→ **Instructions to follow**
What number of lines in the entries hold the string "านหร"? Answer with it alone.

[Extracted records]
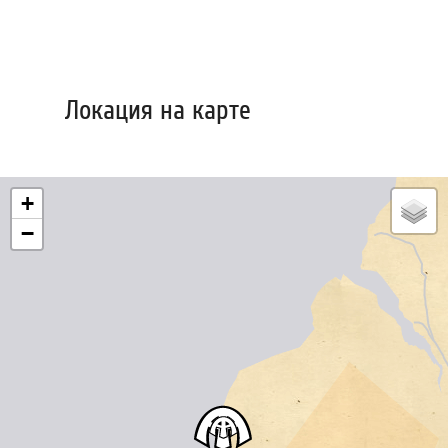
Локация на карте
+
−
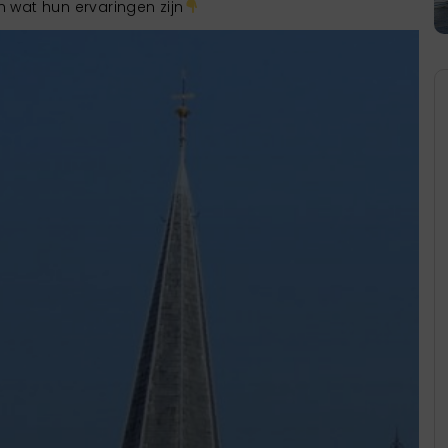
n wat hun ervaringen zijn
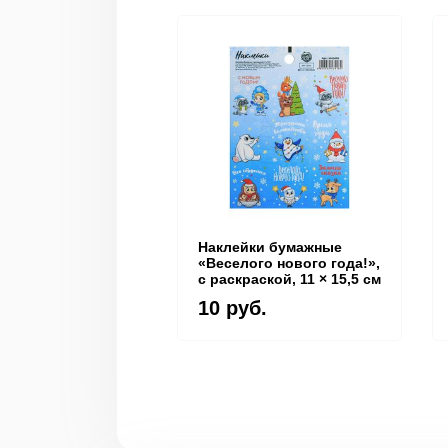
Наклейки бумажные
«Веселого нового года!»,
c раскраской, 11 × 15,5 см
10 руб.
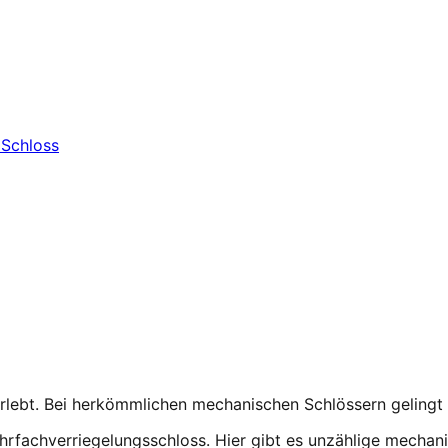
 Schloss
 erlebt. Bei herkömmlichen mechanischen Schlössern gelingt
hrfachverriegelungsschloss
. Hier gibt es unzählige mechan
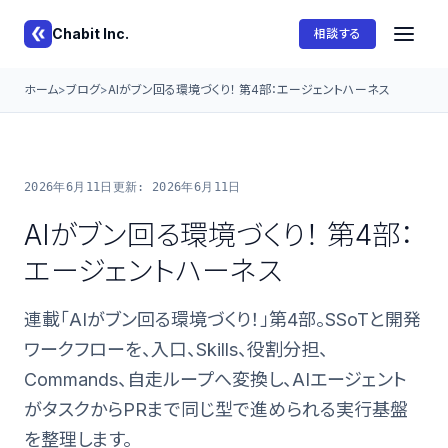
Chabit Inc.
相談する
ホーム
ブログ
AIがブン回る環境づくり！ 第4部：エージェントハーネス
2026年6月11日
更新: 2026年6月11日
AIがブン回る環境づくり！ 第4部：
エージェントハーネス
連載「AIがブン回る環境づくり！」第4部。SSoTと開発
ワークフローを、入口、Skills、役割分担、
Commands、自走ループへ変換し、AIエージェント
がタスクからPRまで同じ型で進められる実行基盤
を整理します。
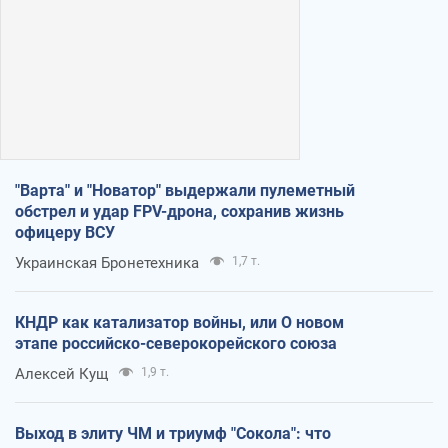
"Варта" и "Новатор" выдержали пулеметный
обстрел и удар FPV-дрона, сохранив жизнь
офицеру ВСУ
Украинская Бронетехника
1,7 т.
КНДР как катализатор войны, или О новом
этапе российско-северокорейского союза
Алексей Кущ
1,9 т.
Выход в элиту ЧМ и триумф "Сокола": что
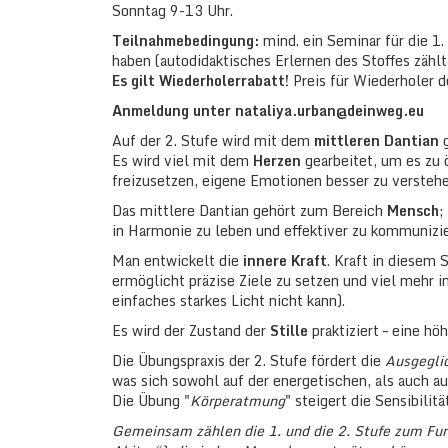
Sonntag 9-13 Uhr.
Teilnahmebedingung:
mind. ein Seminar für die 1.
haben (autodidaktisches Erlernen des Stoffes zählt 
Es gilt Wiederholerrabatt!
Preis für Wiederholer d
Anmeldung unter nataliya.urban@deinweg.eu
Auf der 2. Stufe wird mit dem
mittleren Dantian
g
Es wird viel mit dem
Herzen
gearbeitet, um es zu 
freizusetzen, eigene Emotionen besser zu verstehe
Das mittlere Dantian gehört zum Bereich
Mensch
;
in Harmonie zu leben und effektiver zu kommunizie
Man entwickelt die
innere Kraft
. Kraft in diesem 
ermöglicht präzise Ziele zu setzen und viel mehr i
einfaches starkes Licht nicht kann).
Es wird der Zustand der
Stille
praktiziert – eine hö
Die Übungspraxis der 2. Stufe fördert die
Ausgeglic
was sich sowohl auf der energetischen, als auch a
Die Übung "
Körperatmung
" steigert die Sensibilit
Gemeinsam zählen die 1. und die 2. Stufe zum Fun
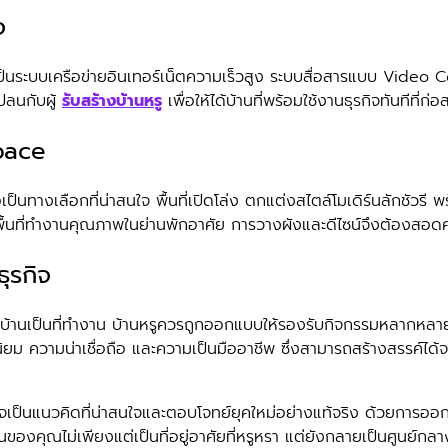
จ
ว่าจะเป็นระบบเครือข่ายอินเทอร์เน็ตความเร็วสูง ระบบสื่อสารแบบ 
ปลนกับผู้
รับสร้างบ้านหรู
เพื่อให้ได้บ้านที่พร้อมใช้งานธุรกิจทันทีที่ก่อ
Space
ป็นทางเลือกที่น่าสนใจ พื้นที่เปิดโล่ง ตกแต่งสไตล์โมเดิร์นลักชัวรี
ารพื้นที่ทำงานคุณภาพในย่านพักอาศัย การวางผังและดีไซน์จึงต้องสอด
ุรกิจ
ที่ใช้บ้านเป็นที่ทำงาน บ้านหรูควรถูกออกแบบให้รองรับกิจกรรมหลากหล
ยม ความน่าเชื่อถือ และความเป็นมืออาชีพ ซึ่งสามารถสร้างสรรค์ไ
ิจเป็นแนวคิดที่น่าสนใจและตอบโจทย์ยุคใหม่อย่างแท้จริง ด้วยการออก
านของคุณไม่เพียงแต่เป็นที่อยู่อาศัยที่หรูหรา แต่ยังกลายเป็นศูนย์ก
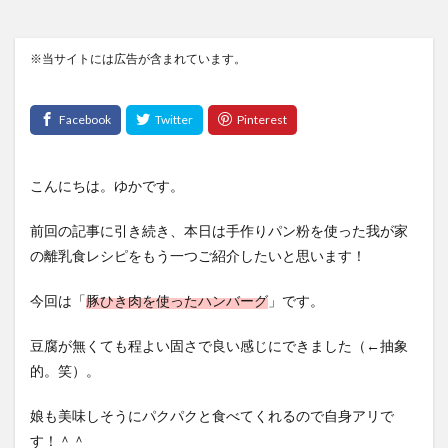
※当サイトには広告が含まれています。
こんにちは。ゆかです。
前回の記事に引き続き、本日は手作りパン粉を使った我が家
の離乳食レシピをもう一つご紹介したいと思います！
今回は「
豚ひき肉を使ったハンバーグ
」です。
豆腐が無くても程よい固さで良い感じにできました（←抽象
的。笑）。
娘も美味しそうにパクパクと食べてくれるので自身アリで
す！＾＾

→ **Your solution**
2